Side-by-Side Comparison of Receiver Studies

NAB Receiver Study Other Receiver Studies
# of radios
  • 28 radios
  • CEMA - 16 radios
  • FCC - 21 radios
  • National Lawyers Guild - 11 radios
  • Type of radios
  • Tested eight car radios, five clock radios, five components, five personal radios and five portable radios.
  • According to 1998 sales data - clock, personal and portable radios made up 65.3% of the total radio sales. Components make up 14.1% and car radios make up 20.5%.
  • CEMA - Did not test clock radios and only tested one personal radio. Tested five car radios, five components and five portable radios.
  • FCC - Did not test clock radios or personal radios. Tested primarily car radios (7) and component radios (9) with five portable radios.
  • National Lawyers Guild - Only tested one clock radio and one personal radio, four component, three portable radios and two car radios.
  • Type of radios
  • Used the International Telecommunications Union-Radiocommunication Sector (ITU-R) interference standard (i.e. signal-to-noise ratio of 50 dB).
  • CEMA- Used a signal-to-noise ratio of 45 dB as its interference reference.
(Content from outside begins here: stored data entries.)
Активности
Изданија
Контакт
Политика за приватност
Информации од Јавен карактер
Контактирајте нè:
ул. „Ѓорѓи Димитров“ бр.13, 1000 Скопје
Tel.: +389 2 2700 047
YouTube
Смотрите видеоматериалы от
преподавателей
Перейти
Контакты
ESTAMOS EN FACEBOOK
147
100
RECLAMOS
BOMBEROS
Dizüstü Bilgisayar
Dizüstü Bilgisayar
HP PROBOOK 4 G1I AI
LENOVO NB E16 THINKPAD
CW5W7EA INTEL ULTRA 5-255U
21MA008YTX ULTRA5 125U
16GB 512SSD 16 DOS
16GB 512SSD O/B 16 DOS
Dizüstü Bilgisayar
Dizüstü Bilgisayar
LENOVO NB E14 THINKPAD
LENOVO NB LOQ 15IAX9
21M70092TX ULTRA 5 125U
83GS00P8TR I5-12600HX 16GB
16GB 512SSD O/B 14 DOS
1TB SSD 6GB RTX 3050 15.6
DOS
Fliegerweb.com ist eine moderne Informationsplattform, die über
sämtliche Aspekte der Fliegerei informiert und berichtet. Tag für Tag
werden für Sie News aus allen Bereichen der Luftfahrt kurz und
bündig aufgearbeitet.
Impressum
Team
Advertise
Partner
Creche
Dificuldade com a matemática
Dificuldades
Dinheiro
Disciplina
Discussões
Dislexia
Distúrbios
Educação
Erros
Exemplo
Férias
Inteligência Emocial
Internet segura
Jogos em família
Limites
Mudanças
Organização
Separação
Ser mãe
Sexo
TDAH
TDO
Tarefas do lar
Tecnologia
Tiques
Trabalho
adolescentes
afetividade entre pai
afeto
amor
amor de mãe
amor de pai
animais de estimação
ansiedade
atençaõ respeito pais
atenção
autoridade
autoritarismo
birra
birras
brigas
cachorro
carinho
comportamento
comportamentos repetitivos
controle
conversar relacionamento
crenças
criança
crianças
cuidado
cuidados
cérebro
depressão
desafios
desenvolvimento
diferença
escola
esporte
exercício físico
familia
That ratio was established as a minimum for quality broadcasting in a NPR report filed in MM Docket 87-268.
  • FCC - Tested its radios for distortion. It increased undesired signals until distortion increased 1% and 3% from baseline levels.
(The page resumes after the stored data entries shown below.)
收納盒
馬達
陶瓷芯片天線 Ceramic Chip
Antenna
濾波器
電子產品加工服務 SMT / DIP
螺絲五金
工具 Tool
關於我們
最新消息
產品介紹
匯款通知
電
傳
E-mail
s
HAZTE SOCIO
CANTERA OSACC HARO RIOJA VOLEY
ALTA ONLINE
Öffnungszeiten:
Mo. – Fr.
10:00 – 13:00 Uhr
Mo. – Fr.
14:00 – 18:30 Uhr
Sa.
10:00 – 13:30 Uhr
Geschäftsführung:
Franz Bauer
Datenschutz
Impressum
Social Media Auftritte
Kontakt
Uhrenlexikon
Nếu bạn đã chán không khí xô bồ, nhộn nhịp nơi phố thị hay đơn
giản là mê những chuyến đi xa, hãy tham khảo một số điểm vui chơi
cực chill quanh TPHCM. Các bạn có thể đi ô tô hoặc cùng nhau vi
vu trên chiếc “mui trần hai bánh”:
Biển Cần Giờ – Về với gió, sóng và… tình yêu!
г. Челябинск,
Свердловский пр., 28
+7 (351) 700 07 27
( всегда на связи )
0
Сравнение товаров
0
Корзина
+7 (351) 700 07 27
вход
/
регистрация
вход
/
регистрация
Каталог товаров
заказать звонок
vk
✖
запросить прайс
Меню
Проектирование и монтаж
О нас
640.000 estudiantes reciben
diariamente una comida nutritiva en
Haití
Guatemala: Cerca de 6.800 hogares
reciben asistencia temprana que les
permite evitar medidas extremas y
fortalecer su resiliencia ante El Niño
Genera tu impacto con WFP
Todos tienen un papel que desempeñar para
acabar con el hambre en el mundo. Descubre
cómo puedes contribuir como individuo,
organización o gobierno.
  • National Lawyers Guild - Did not establish an interference standard. The study reported a "transition zone" for each radio where the injection of undesired signal caused the radio to fail.
  • Conclusions
    • NAB tested the most radios and tested several in each category. NAB's radios fairly represent the radios sold in 1998. Omitting categories or testing only one or two radios in a category does not provide adequate data on which to base sound conclusions.
    • NAB and CEMA used accepted interference standards as baselines for each study.
    • The FCC did not have any reasoning or justification for its methodology and there is no indication that measuring distortion shows when interference that would bother a listener would occur.
    • The National Lawyers Guild testing demonstrates when a radio fails to receive a signal, but does not fairly represent the point at which unacceptable interference will result. Unacceptable interference occurs before a radio fails to receive a desired signal.